Realmente Chico Buarque merece todo meu respeito.
                - Para aonde nós vamos Ana?
                - O motorista é você Thomas. Ela me olhou depois de muito tempo e sorriu. Às vezes ela vinha perto me cheirava e elogiava meu perfume, outras vezes me mordia no ombro e voltava a sorrir e brincava com o vento. Eu provavelmente a amava. Mas sabia que ela iria embora cedo ou tarde. Sabia dos meus limites.
                - Para de ser inseguro, não combina com você. Ela às vezes podia ler meus pensamentos, pelo menos era o que parecia.
                - Vamos para praia ver o sol se pôr.
                - Ainda pegaremos 2 horas de sol.
                - Isso te incomoda? Reduzi a velocidade.
                - Mudaria seus planos por mim?
                - Não vejo porque não.
                - Esse jeito de poeta. Ele riu e foi um pouco mais carinhosa.
                - Sabe que odeio que você me chame assim. Belisquei sua coxa, em pouco tempo ficou marcada. Ela ainda sorria.
                Chegamos à praia, não havia muita gente. A cidade não recebe muitos turistas em outubro, então a praia ficava com os surfistas locais e alguns “ripeis”, não sei se gostava de chamá-los assim. Eles gostavam de ser chamados assim. Mas não faziam nada além de fumar maconha e tocar violão. E isso não é ser ripie. Ela esticou uma toalha preta na areia e sentou de maneira que eu poderia sentar ao seu lado. Arrumei duas bebidas para gente e me sentei ao lado dela. Nos beijamos por um tempo e depois ficamos rindo dos tombos dos surfistas na água e dos chapados revolucionários na areia. Eu resolvi entrar na água, não é muito a minha, mas estava realmente quente naquele dia e eu precisava me refrescar.  Furei algumas ondas, desviei de algumas pranchas e encontrei uma profundidade confortável e fiquei por um tempo. De vez em quando eu atrapalhava um surfista em uma onda com potencial de ser perfeita e acabei ouvindo algumas ofensas. Um chegou a ser mais agressivo, mas ele ia querer arrumar uma briga embaixo d’água?  Devia ser um revolucionário. Fui um pouco mais pro fundo e em um momento raro a água ficou calma, sem nenhuma onda, deixei as orelhas mergulhadas a ponto de não ouvir nada, além do estranho barulho que o silêncio faz. E por mais que eu tente descrever como estava, não definirá a beleza do momento. Meus pés não alcançavam o chão e passava uma corrente fria neles, os raios de sol atravessava algumas nuvens que passavam a sua frente naquele momento, conseguia ver a Ana sentada na areia, provavelmente lendo alguma coisa, o pessoal com o violão rindo e dançando, uma criança caçando algumas pequenas conchas na areia molhada e sorrindo a cada pequena descoberta nova e o olhar da mãe, que eu podia imaginar, carregando uma emoção linda. Guardei aquela imagem na memória e resolvi voltar para areia.

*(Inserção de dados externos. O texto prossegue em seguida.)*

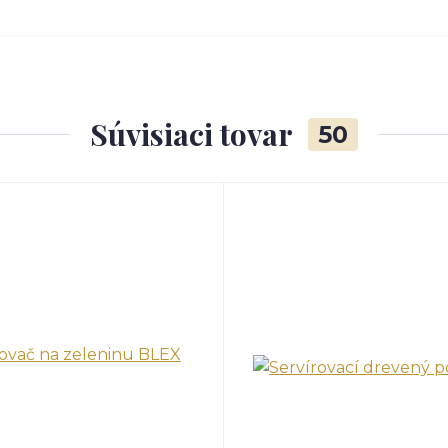
Súvisiaci tovar
50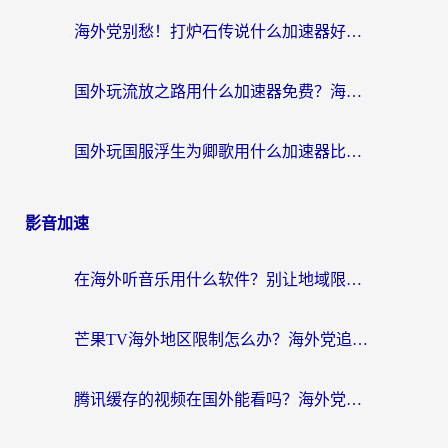
海外党别愁！打炉石传说什么加速器好用？3个实用技巧解决国服游戏卡顿
国外玩流放之路用什么加速器免费？海外党亲测有效的国服游戏加速指南
国外玩国服浮生为卿歌用什么加速器比较好？海外党亲测不踩坑指南
影音加速
在海外听音乐用什么软件？别让地域限制断了你的华语歌单
芒果TV海外地区限制怎么办？海外党追剧看片的实用加速器选择指南
腾讯缓存的视频在国外能看吗？海外党追剧看片的终极解决方案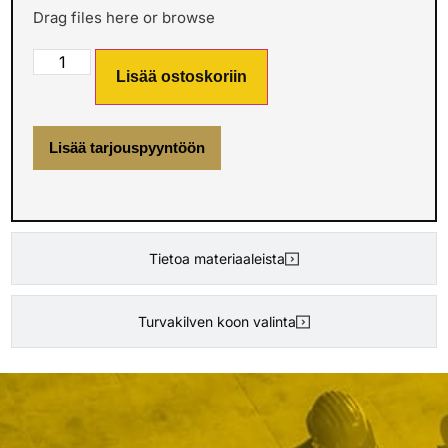
Drag files here or
browse
Lisää ostoskoriin
Lisää tarjouspyyntöön
Tietoa materiaaleista
Turvakilven koon valinta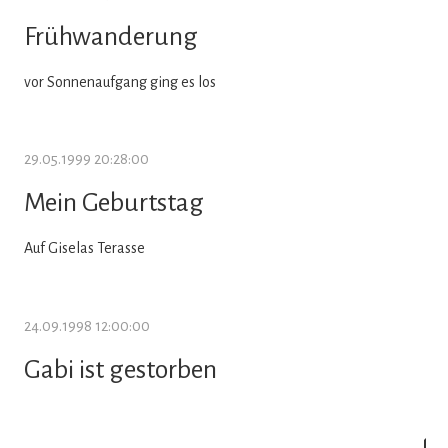
Frühwanderung
vor Sonnenaufgang ging es los
29.05.1999 20:28:00
Mein Geburtstag
Auf Giselas Terasse
24.09.1998 12:00:00
Gabi ist gestorben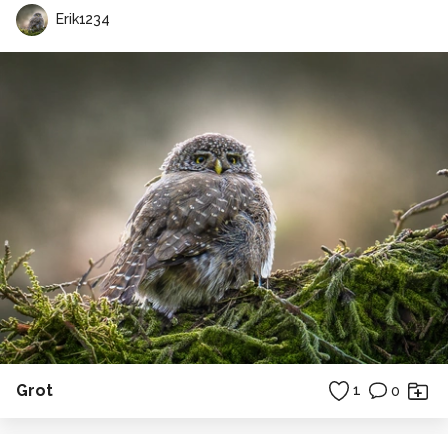
Erik1234
Grot
1
0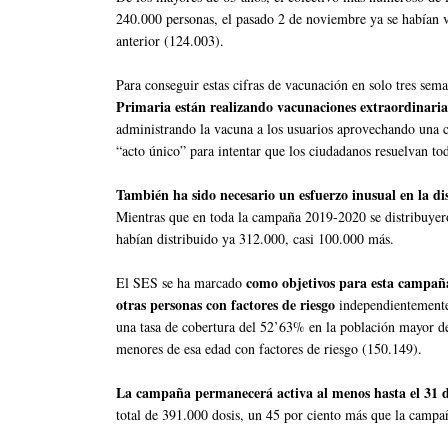
240.000 personas, el pasado 2 de noviembre ya se habían 
anterior (124.003).
Para conseguir estas cifras de vacunación en solo tres sem
Primaria están realizando vacunaciones extraordinaria
administrando la vacuna a los usuarios aprovechando una co
“acto único” para intentar que los ciudadanos resuelvan todo
También ha sido necesario un esfuerzo inusual en la di
Mientras que en toda la campaña 2019-2020 se distribuyero
habían distribuido ya 312.000, casi 100.000 más.
como objetivos para esta campañ
El SES se ha marcado
otras personas con factores de riesgo
independientemente
una tasa de cobertura del 52’63% en la población mayor d
menores de esa edad con factores de riesgo (150.149).
La campaña permanecerá activa al menos hasta el 31 
total de 391.000 dosis, un 45 por ciento más que la campa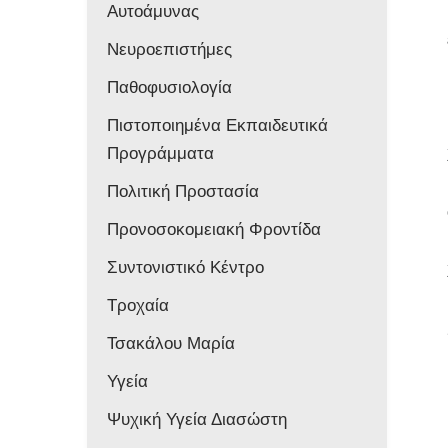
Αυτοάμυνας
Νευροεπιστήμες
Παθοφυσιολογία
Πιστοποιημένα Εκπαιδευτικά
Προγράμματα
Πολιτική Προστασία
Προνοσοκομειακή Φροντίδα
Συντονιστικό Κέντρο
Τροχαία
Τσακάλου Μαρία
Υγεία
Ψυχική Υγεία Διασώστη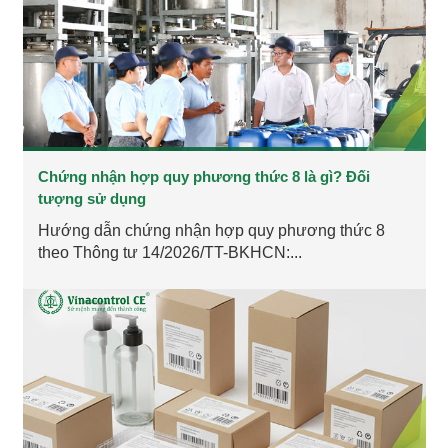
Chứng nhận hợp quy phương thức 8 là gì? Đối
tượng sử dụng
Hướng dẫn chứng nhận hợp quy phương thức 8
theo Thông tư 14/2026/TT-BKHCN:...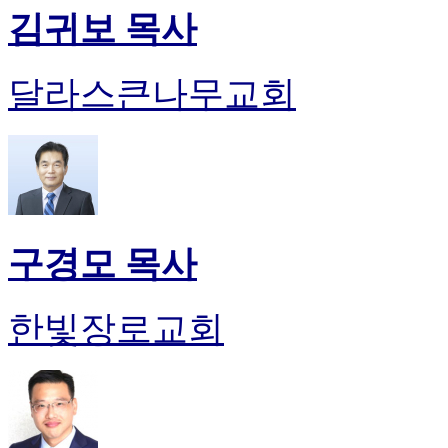
김귀보 목사
달라스큰나무교회
구경모 목사
한빛장로교회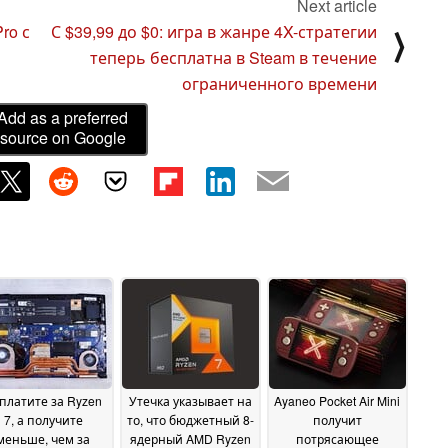
Next article
ro с
С $39,99 до $0: игра в жанре 4X-стратегии
⟩
теперь бесплатна в Steam в течение
ограниченного времени
Add as a preferred
source on Google
платите за Ryzen
Утечка указывает на
Ayaneo Pocket Air Mini
7, а получите
то, что бюджетный 8-
получит
меньше, чем за
ядерный AMD Ryzen
потрясающее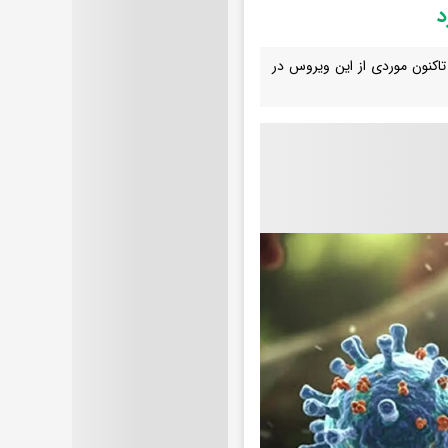
د
اکنون موردی از این ویروس در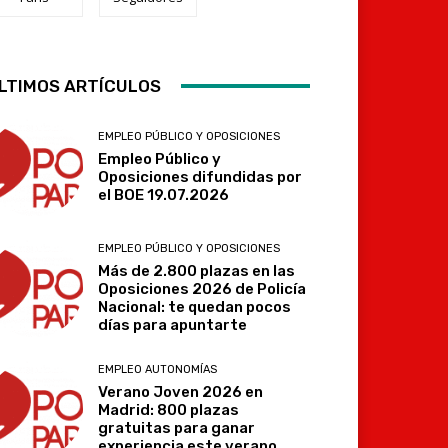
Telegram
LTIMOS ARTÍCULOS
EMPLEO PÚBLICO Y OPOSICIONES
Empleo Público y
Oposiciones difundidas por
el BOE 19.07.2026
EMPLEO PÚBLICO Y OPOSICIONES
Más de 2.800 plazas en las
Oposiciones 2026 de Policía
Nacional: te quedan pocos
días para apuntarte
EMPLEO AUTONOMÍAS
Verano Joven 2026 en
Madrid: 800 plazas
gratuitas para ganar
experiencia este verano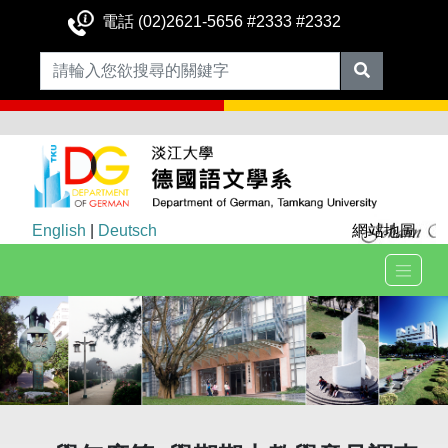
電話 (02)2621-5656 #2333 #2332
English
|
Deutsch
網站地圖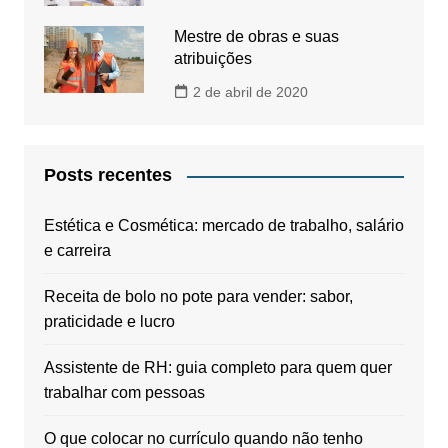
Mestre de obras e suas
atribuições
2 de abril de 2020
Posts recentes
Estética e Cosmética: mercado de trabalho, salário
e carreira
Receita de bolo no pote para vender: sabor,
praticidade e lucro
Assistente de RH: guia completo para quem quer
trabalhar com pessoas
O que colocar no currículo quando não tenho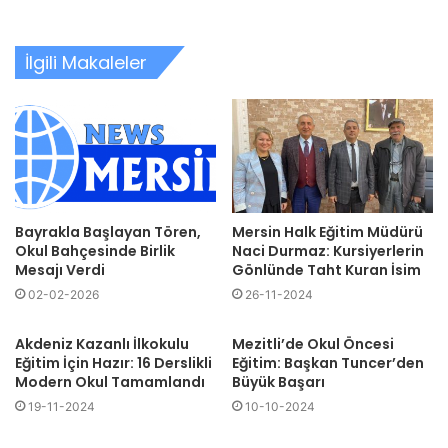
İlgili Makaleler
Bayrakla Başlayan Tören,
Mersin Halk Eğitim Müdürü
Okul Bahçesinde Birlik
Naci Durmaz: Kursiyerlerin
Mesajı Verdi
Gönlünde Taht Kuran İsim
02-02-2026
26-11-2024
Akdeniz Kazanlı İlkokulu
Mezitli’de Okul Öncesi
Eğitim İçin Hazır: 16 Derslikli
Eğitim: Başkan Tuncer’den
Modern Okul Tamamlandı
Büyük Başarı
19-11-2024
10-10-2024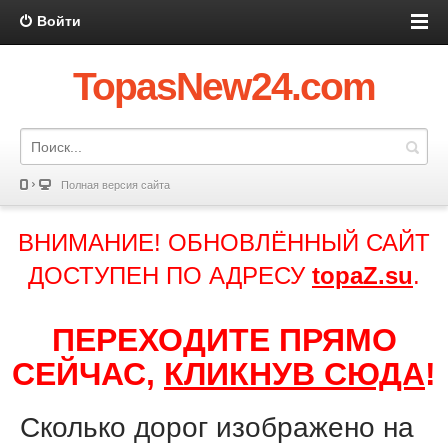
Войти
TopasNew24.com
Полная версия сайта
ВНИМАНИЕ! ОБНОВЛЁННЫЙ САЙТ
ДОСТУПЕН ПО АДРЕСУ
topaZ.su
.
ПЕРЕХОДИТЕ ПРЯМО
СЕЙЧАС,
КЛИКНУВ СЮДА
!
Сколько дорог изображено на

                Ana realmente estava lendo, era um livro de contos, uma seleção de contos preferidos de um jornalista que ela adorava, eu realmente esqueci o nome dele. Estiquei outra toalha e me deitei e estava quase pegando no sono. Aquele sono que a praia causa.
                - Você é tão cheiroso. Depois mordeu minha orelha.
                - Eu acho que te amo. Ela sorriu.
                - Eu também acho. Mordeu mais forte. Você está salgado... e cheiroso.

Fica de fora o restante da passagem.